- [Data excerpts]:
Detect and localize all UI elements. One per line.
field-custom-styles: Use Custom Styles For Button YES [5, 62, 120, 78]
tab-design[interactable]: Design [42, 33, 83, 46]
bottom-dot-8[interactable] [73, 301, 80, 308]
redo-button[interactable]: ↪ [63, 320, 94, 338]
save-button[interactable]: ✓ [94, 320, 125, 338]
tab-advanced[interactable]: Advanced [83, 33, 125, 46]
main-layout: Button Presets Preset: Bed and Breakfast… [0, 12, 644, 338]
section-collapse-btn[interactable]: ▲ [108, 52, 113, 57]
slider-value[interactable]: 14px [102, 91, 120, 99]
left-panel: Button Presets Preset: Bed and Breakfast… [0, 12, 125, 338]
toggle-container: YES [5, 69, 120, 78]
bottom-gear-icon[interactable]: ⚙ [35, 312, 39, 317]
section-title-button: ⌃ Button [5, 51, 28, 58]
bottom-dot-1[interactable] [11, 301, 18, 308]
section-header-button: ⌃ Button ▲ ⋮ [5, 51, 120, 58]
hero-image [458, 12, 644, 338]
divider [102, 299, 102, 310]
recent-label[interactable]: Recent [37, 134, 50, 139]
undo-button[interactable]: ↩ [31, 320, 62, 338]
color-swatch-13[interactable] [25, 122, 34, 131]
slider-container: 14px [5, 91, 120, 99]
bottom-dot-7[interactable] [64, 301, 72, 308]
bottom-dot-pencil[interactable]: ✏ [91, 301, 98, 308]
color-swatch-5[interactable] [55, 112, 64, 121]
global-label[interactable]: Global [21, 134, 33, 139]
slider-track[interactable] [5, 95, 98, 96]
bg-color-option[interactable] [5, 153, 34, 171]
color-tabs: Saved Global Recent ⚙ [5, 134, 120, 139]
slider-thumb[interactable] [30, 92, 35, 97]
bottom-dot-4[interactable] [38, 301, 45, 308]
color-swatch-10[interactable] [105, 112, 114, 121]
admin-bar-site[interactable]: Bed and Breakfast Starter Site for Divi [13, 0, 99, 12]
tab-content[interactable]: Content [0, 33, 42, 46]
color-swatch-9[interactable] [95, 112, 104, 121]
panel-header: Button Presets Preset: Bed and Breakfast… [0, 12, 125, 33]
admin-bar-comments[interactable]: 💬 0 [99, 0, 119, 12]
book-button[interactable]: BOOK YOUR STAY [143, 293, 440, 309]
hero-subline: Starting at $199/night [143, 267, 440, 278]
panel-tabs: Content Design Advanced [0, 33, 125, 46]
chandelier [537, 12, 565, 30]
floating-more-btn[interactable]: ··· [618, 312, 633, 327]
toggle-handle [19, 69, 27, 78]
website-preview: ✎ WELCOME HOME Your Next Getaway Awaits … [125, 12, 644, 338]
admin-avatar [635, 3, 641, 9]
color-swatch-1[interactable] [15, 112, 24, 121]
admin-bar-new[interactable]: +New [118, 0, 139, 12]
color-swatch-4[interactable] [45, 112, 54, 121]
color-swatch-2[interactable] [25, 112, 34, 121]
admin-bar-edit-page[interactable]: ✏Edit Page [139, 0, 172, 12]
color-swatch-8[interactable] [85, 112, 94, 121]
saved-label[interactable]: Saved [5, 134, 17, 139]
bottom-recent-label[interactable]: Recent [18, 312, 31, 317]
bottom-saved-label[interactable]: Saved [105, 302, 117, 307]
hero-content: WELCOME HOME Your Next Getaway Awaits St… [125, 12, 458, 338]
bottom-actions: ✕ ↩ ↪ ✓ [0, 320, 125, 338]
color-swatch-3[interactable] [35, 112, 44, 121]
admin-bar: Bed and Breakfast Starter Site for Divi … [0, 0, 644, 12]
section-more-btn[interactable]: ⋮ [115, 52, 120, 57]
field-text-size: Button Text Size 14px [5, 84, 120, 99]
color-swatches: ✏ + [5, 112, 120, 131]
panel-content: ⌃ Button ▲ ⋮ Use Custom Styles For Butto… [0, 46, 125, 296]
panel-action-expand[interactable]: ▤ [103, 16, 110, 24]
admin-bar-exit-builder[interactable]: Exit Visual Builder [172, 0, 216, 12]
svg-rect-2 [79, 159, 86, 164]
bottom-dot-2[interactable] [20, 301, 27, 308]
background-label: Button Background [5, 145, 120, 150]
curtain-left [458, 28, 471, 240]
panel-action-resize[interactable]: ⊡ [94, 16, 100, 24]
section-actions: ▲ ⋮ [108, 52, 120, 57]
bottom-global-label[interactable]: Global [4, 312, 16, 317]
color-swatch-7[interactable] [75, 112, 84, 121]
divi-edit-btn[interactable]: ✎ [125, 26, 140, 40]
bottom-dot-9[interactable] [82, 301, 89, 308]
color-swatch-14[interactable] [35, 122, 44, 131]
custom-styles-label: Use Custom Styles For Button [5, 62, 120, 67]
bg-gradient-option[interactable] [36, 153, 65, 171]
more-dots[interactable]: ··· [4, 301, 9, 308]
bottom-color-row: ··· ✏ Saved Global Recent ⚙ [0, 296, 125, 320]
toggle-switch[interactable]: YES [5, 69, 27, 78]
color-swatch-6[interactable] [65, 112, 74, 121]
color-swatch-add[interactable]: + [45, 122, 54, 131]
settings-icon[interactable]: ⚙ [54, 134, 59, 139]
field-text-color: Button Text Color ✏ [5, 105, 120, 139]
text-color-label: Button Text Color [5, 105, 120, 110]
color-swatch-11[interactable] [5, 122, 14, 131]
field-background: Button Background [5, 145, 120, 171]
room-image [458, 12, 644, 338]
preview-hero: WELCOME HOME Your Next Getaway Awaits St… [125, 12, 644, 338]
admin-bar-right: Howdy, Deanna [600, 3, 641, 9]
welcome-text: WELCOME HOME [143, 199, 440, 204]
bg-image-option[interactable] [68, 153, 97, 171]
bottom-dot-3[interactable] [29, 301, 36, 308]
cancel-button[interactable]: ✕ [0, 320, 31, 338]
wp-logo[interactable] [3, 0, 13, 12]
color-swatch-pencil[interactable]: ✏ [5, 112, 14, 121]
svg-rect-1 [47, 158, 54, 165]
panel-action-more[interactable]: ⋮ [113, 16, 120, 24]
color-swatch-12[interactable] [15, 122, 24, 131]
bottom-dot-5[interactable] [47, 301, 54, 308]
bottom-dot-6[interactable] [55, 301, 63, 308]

- [Description of the task]: Copy all the entries verbatim.

- [Result of the task]:
Detect and localize all UI elements. One per line.
field-custom-styles: Use Custom Styles For Button YES [5, 62, 120, 78]
tab-design[interactable]: Design [42, 33, 83, 46]
bottom-dot-8[interactable] [73, 301, 80, 308]
redo-button[interactable]: ↪ [63, 320, 94, 338]
save-button[interactable]: ✓ [94, 320, 125, 338]
tab-advanced[interactable]: Advanced [83, 33, 125, 46]
main-layout: Button Presets Preset: Bed and Breakfast… [0, 12, 644, 338]
section-collapse-btn[interactable]: ▲ [108, 52, 113, 57]
slider-value[interactable]: 14px [102, 91, 120, 99]
left-panel: Button Presets Preset: Bed and Breakfast… [0, 12, 125, 338]
toggle-container: YES [5, 69, 120, 78]
bottom-gear-icon[interactable]: ⚙ [35, 312, 39, 317]
section-title-button: ⌃ Button [5, 51, 28, 58]
bottom-dot-1[interactable] [11, 301, 18, 308]
section-header-button: ⌃ Button ▲ ⋮ [5, 51, 120, 58]
hero-image [458, 12, 644, 338]
divider [102, 299, 102, 310]
recent-label[interactable]: Recent [37, 134, 50, 139]
undo-button[interactable]: ↩ [31, 320, 62, 338]
color-swatch-13[interactable] [25, 122, 34, 131]
slider-container: 14px [5, 91, 120, 99]
bottom-dot-7[interactable] [64, 301, 72, 308]
bottom-dot-pencil[interactable]: ✏ [91, 301, 98, 308]
color-swatch-5[interactable] [55, 112, 64, 121]
global-label[interactable]: Global [21, 134, 33, 139]
slider-track[interactable] [5, 95, 98, 96]
bg-color-option[interactable] [5, 153, 34, 171]
color-tabs: Saved Global Recent ⚙ [5, 134, 120, 139]
slider-thumb[interactable] [30, 92, 35, 97]
bottom-dot-4[interactable] [38, 301, 45, 308]
color-swatch-10[interactable] [105, 112, 114, 121]
admin-bar-site[interactable]: Bed and Breakfast Starter Site for Divi [13, 0, 99, 12]
tab-content[interactable]: Content [0, 33, 42, 46]
color-swatch-9[interactable] [95, 112, 104, 121]
panel-header: Button Presets Preset: Bed and Breakfast… [0, 12, 125, 33]
admin-bar-comments[interactable]: 💬 0 [99, 0, 119, 12]
book-button[interactable]: BOOK YOUR STAY [143, 293, 440, 309]
hero-subline: Starting at $199/night [143, 267, 440, 278]
panel-tabs: Content Design Advanced [0, 33, 125, 46]
chandelier [537, 12, 565, 30]
floating-more-btn[interactable]: ··· [618, 312, 633, 327]
toggle-handle [19, 69, 27, 78]
website-preview: ✎ WELCOME HOME Your Next Getaway Awaits … [125, 12, 644, 338]
admin-avatar [635, 3, 641, 9]
color-swatch-1[interactable] [15, 112, 24, 121]
admin-bar-new[interactable]: +New [118, 0, 139, 12]
color-swatch-4[interactable] [45, 112, 54, 121]
color-swatch-2[interactable] [25, 112, 34, 121]
admin-bar-edit-page[interactable]: ✏Edit Page [139, 0, 172, 12]
color-swatch-8[interactable] [85, 112, 94, 121]
saved-label[interactable]: Saved [5, 134, 17, 139]
bottom-recent-label[interactable]: Recent [18, 312, 31, 317]
bottom-saved-label[interactable]: Saved [105, 302, 117, 307]
hero-content: WELCOME HOME Your Next Getaway Awaits St… [125, 12, 458, 338]
bottom-actions: ✕ ↩ ↪ ✓ [0, 320, 125, 338]
color-swatch-3[interactable] [35, 112, 44, 121]
admin-bar: Bed and Breakfast Starter Site for Divi … [0, 0, 644, 12]
section-more-btn[interactable]: ⋮ [115, 52, 120, 57]
field-text-size: Button Text Size 14px [5, 84, 120, 99]
color-swatches: ✏ + [5, 112, 120, 131]
panel-content: ⌃ Button ▲ ⋮ Use Custom Styles For Butto… [0, 46, 125, 296]
panel-action-expand[interactable]: ▤ [103, 16, 110, 24]
admin-bar-exit-builder[interactable]: Exit Visual Builder [172, 0, 216, 12]
svg-rect-2 [79, 159, 86, 164]
bottom-dot-2[interactable] [20, 301, 27, 308]
background-label: Button Background [5, 145, 120, 150]
curtain-left [458, 28, 471, 240]
panel-action-resize[interactable]: ⊡ [94, 16, 100, 24]
section-actions: ▲ ⋮ [108, 52, 120, 57]
bottom-global-label[interactable]: Global [4, 312, 16, 317]
color-swatch-7[interactable] [75, 112, 84, 121]
divi-edit-btn[interactable]: ✎ [125, 26, 140, 40]
bottom-dot-9[interactable] [82, 301, 89, 308]
color-swatch-14[interactable] [35, 122, 44, 131]
custom-styles-label: Use Custom Styles For Button [5, 62, 120, 67]
bg-gradient-option[interactable] [36, 153, 65, 171]
more-dots[interactable]: ··· [4, 301, 9, 308]
bottom-color-row: ··· ✏ Saved Global Recent ⚙ [0, 296, 125, 320]
toggle-switch[interactable]: YES [5, 69, 27, 78]
color-swatch-6[interactable] [65, 112, 74, 121]
color-swatch-add[interactable]: + [45, 122, 54, 131]
settings-icon[interactable]: ⚙ [54, 134, 59, 139]
field-text-color: Button Text Color ✏ [5, 105, 120, 139]
text-color-label: Button Text Color [5, 105, 120, 110]
color-swatch-11[interactable] [5, 122, 14, 131]
field-background: Button Background [5, 145, 120, 171]
room-image [458, 12, 644, 338]
preview-hero: WELCOME HOME Your Next Getaway Awaits St… [125, 12, 644, 338]
admin-bar-right: Howdy, Deanna [600, 3, 641, 9]
welcome-text: WELCOME HOME [143, 199, 440, 204]
bg-image-option[interactable] [68, 153, 97, 171]
bottom-dot-3[interactable] [29, 301, 36, 308]
cancel-button[interactable]: ✕ [0, 320, 31, 338]
wp-logo[interactable] [3, 0, 13, 12]
color-swatch-pencil[interactable]: ✏ [5, 112, 14, 121]
svg-rect-1 [47, 158, 54, 165]
panel-action-more[interactable]: ⋮ [113, 16, 120, 24]
color-swatch-12[interactable] [15, 122, 24, 131]
bottom-dot-5[interactable] [47, 301, 54, 308]
bottom-dot-6[interactable] [55, 301, 63, 308]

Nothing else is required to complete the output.